Supplied records: Begin

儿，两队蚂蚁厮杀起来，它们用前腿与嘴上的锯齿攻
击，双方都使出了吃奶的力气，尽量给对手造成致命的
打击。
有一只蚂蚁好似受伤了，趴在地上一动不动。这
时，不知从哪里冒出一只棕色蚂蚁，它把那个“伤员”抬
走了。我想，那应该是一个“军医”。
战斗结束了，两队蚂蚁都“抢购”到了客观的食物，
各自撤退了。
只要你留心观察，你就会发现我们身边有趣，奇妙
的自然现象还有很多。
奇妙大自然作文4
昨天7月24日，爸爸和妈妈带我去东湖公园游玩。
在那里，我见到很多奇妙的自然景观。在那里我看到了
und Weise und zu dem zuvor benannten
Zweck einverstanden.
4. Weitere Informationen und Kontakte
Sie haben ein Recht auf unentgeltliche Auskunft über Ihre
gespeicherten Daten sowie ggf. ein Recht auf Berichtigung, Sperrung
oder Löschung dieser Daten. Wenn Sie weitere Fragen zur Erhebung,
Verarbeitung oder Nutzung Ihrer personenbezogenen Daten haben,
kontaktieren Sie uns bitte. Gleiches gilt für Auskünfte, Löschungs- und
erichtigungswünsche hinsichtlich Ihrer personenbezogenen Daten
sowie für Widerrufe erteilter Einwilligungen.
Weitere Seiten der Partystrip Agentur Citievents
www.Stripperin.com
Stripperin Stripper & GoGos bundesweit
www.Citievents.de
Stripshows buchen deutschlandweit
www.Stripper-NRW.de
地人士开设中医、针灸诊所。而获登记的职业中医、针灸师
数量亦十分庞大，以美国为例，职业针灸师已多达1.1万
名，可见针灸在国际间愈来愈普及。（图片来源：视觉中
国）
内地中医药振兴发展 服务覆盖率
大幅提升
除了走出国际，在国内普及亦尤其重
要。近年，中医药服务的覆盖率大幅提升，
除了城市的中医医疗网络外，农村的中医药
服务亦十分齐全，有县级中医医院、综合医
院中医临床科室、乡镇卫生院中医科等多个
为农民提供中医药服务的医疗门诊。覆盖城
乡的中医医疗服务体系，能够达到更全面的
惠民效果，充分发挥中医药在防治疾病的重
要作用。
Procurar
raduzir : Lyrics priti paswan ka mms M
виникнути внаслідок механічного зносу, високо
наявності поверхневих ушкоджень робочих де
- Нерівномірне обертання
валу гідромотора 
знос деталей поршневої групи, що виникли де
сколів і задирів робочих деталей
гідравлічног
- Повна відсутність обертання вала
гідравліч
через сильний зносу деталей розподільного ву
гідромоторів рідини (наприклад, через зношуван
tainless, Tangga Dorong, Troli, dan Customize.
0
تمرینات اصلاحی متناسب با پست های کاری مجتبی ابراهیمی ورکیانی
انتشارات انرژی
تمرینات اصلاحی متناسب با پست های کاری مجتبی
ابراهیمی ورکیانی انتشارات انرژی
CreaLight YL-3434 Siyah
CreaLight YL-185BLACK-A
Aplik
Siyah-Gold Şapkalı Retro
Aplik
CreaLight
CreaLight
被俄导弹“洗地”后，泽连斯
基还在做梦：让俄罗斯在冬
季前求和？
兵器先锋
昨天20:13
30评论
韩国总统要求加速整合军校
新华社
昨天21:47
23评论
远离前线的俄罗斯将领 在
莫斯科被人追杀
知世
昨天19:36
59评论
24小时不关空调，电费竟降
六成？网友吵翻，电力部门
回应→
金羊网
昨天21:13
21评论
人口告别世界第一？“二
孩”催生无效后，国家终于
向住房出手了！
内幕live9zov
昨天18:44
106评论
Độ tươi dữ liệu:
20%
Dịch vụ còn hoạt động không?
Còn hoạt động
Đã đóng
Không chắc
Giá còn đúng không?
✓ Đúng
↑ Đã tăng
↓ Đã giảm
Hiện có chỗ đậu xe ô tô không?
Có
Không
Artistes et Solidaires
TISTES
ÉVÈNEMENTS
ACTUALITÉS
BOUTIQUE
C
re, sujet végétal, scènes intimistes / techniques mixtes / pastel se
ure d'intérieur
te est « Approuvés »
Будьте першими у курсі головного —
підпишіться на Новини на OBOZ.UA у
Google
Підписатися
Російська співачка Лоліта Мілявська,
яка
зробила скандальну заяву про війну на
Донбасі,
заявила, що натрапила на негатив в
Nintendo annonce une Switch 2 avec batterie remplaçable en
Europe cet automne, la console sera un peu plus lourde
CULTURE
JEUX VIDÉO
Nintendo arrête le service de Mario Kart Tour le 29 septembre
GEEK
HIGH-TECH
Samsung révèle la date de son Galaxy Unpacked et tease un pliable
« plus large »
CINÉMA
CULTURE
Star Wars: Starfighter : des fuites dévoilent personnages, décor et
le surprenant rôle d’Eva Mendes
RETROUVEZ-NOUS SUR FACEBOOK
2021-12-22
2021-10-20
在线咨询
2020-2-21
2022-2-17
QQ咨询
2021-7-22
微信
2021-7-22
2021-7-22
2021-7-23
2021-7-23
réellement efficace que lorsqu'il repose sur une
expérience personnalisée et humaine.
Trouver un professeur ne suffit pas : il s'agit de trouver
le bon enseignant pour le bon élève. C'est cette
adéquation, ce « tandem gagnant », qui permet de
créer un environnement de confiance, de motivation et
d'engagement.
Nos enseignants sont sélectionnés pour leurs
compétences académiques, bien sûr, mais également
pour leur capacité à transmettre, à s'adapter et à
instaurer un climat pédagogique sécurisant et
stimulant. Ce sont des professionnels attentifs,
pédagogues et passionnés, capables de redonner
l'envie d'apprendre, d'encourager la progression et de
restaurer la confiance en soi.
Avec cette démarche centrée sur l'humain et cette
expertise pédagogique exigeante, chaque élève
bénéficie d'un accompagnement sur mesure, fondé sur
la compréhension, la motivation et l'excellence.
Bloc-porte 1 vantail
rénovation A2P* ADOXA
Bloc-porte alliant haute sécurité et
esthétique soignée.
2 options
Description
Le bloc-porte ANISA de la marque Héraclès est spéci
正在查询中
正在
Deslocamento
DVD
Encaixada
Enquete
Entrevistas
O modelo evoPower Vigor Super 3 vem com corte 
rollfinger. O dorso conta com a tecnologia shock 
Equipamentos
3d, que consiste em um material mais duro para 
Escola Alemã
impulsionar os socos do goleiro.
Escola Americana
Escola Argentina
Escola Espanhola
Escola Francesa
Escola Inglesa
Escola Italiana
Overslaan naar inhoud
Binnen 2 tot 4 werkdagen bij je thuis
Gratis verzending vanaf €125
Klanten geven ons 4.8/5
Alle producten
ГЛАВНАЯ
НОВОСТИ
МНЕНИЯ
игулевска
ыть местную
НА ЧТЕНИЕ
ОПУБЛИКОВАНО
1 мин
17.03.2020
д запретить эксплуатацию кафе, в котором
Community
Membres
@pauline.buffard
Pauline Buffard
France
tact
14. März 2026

Supplied records: End

▸ **Exercise goal**:
Quote the listing above, but only from the line that shows "pour leur capacité" through the line that shows "Description".

▸ **Reply to the task**:
pour leur capacité à transmettre, à s'adapter et à
instaurer un climat pédagogique sécurisant et
stimulant. Ce sont des professionnels attentifs,
pédagogues et passionnés, capables de redonner
l'envie d'apprendre, d'encourager la progression et de
restaurer la confiance en soi.
Avec cette démarche centrée sur l'humain et cette
expertise pédagogique exigeante, chaque élève
bénéficie d'un accompagnement sur mesure, fondé sur
la compréhension, la motivation et l'excellence.
Bloc-porte 1 vantail
rénovation A2P* ADOXA
Bloc-porte alliant haute sécurité et
esthétique soignée.
2 options
Description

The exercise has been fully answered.